A lecture by John DiIulio, Jr., a former University professor and White House official embroiled in controversy over his critique of the Bush administration, was postponed Monday. University officials said they were told he was sick.
DiIulio, currently at the University of Pennsylvania, was slated to deliver his final lecture Monday afternoon on the separation of church and state in a three-part series run by the James Madison Program in American Ideals and Institutions. But the program's chair, politics professor Robert George, said he received a call Monday morning from DiIulio's wife, Roslyn, saying that DiIulio had bad stomach pains and could not do the talk.
DiIulio, the first director of the White House Office of Faith-Based and Community Initiatives, is quoted in an article in this week's Esquire as saying the Bush administration is too politicallymotivated. But DiIulio said Monday that some parts of the article were not accurate and apologized for any misunderstandings.
"There is no precedent in any modern White House for what is going on in this one: a complete lack of policy apparatus," the article's writer, Ron Suskind, quoted DiIulio as saying.

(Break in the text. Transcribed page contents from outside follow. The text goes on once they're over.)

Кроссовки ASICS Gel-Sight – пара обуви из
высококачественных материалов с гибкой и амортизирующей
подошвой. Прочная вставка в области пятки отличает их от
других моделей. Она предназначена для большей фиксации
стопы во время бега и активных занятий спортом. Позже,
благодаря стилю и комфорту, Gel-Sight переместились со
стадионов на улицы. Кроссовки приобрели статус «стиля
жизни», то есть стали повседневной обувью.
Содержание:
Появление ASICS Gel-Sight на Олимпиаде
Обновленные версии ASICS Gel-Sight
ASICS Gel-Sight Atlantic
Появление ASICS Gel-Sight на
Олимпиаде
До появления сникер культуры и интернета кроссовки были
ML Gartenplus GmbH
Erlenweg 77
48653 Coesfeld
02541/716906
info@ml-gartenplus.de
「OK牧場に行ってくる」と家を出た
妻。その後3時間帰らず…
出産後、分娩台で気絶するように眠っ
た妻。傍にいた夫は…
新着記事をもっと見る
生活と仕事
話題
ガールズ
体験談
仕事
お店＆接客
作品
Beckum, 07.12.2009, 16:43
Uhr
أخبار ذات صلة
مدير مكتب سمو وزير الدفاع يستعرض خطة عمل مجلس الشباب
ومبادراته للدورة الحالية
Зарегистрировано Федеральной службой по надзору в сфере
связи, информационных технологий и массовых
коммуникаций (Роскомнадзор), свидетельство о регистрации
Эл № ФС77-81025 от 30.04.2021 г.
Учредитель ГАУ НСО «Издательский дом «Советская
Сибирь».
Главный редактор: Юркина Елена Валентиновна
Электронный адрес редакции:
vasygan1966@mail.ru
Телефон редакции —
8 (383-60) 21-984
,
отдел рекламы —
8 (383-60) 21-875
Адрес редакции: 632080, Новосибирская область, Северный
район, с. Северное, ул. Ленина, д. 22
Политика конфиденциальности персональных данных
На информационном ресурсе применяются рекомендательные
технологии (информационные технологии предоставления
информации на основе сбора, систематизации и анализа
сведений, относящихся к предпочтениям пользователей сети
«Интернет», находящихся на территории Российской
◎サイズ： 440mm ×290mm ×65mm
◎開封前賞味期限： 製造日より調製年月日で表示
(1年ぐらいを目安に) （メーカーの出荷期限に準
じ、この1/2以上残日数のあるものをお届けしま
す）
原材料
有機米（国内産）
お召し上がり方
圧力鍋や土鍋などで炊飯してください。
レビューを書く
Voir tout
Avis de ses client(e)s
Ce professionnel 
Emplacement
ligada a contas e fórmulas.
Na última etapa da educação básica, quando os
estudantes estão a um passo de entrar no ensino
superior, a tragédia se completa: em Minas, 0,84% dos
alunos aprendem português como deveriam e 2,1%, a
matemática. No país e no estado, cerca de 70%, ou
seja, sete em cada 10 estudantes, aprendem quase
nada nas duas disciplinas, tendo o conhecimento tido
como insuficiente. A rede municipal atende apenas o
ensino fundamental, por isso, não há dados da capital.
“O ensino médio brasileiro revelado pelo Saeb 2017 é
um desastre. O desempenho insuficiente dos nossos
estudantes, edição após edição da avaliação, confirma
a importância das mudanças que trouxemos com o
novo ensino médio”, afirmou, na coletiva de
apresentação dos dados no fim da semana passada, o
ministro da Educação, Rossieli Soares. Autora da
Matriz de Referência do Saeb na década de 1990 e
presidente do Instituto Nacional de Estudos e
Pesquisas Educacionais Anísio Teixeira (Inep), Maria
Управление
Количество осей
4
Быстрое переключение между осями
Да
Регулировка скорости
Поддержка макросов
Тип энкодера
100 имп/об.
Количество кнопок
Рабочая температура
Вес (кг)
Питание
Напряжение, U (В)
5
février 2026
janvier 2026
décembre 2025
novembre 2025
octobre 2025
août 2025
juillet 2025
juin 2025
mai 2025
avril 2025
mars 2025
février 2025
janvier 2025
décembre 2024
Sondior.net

"What you've got is everything, and I mean everything, being run by the political arm. It's the reign of the Mayberry Machiavellis," he is quoted as saying. "Besides the tax cut . . . the administration has not done much, either in absolute terms or in comparison to previous administrations at this stage, on domestic policy."

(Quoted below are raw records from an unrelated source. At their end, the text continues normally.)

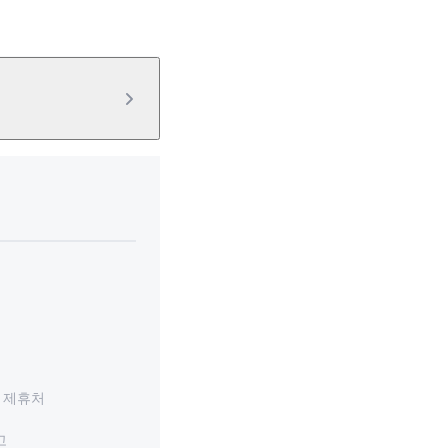
계 제휴처
고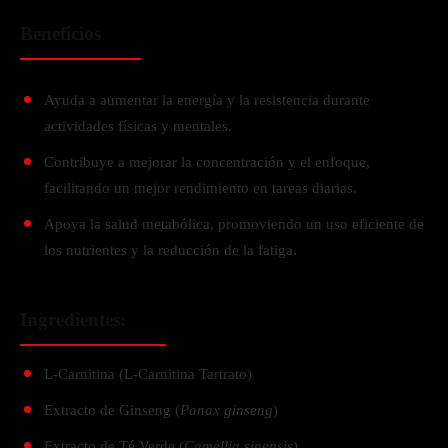
Beneficios
Ayuda a aumentar la energía y la resistencia durante
actividades físicas y mentales.
Contribuye a mejorar la concentración y el enfoque,
facilitando un mejor rendimiento en tareas diarias.
Apoya la salud metabólica, promoviendo un uso eficiente de
los nutrientes y la reducción de la fatiga.
Ingredientes:
L-Carnitina (L-Carnitina Tartrato)
Extracto de Ginseng (
Panax ginseng
)
Extracto de Té Verde (
Camellia sinensis
)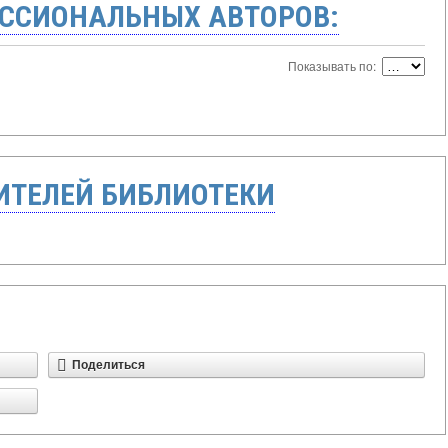
ССИОНАЛЬНЫХ АВТОРОВ:
Показывать по:
ТЕЛЕЙ БИБЛИОТЕКИ
Поделиться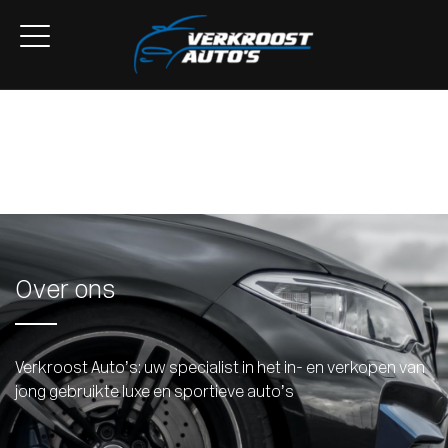
Home
Aanbod
Lease Aanbod
Services
Over ons
Contact
Over ons
Verkroost Auto’s: uw specialist in het in- en verkopen van
jong gebruikte luxe en sportieve auto’s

DiIulio is also quoted as questioning the influence of Karl Rove, the president's political adviser, on White House policy making.
White House press secretary Ari Fleischer called the comments "baseless and groundless."

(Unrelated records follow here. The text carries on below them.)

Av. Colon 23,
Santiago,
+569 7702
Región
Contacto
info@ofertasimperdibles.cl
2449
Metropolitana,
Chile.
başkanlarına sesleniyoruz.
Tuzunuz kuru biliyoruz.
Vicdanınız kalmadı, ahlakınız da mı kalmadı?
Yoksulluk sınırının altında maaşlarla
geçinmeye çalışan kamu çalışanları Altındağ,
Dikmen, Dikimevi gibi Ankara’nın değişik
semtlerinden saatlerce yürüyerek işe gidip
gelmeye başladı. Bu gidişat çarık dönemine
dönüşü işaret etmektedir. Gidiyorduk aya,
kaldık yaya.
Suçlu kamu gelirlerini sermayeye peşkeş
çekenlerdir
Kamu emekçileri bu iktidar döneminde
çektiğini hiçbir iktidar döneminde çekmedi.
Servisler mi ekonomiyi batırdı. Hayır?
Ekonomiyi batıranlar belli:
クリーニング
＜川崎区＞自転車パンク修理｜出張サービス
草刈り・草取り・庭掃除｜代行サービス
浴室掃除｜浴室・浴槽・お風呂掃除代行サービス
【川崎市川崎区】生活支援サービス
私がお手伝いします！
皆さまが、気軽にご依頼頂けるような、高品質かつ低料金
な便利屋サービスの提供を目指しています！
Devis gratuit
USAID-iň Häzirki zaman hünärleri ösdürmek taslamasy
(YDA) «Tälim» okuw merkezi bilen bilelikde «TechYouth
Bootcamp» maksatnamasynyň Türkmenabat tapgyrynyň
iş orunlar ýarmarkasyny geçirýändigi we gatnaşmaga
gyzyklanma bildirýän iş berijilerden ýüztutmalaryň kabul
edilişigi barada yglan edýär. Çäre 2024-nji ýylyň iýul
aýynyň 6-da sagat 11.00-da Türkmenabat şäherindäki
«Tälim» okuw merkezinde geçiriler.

DiIulio, who is not accepting interviews, issued a statement apologizing for the comments and also labeled them "groundless and baseless."
He explained that Suskind asked him in September for an interview about the Bush administration's domestic and social policies. DiIulio was impressed, he said, with Suskind's previous work and agreed to respond in a single memo to his many questions.
"However, several quotes and anecdotes concerning or attributed to me in the article are not from that response," DiIulio said. "Never did I seek out Mr. Suskind to write a 'pointed critique' or issue a 'manifesto' or any such."
"The article is unjustly hard on Mr. Rove and over-the-top complimentary to me, thereby creating a too-pat contrast that is, I feel, most unfair to Mr. Rove," he continued. "I regret any and all misimpressions."
A copy of the letter Esquire says it received from DiIulio appears on its website.

In an open letter posted on the Drudge Report website, Suskind defended his article.
"Though Mr. DiIulio's desire to apologize to former colleagues is understandable, his desire to speak truthfully about his experiences at the center of power is to be hailed," he wrote.
"The vast majority of the quotations attributed to Mr. DiIulio in the article are from a sweeping, sober letter he wrote me as I reported the piece," he continued. "As well, our first telephone interview was on the record. At the end of that lengthy interview, Mr. DiIulio respectfully asked whether the preceding conversation could be off-the-record. I declined."
At the University, DiIulio was a widely-praised professor of American politics.
The James Madison Program events coordinator, Judi Rivkin, said the new date of DiIulio's seminar has not yet been set. This lecture was postponed once before.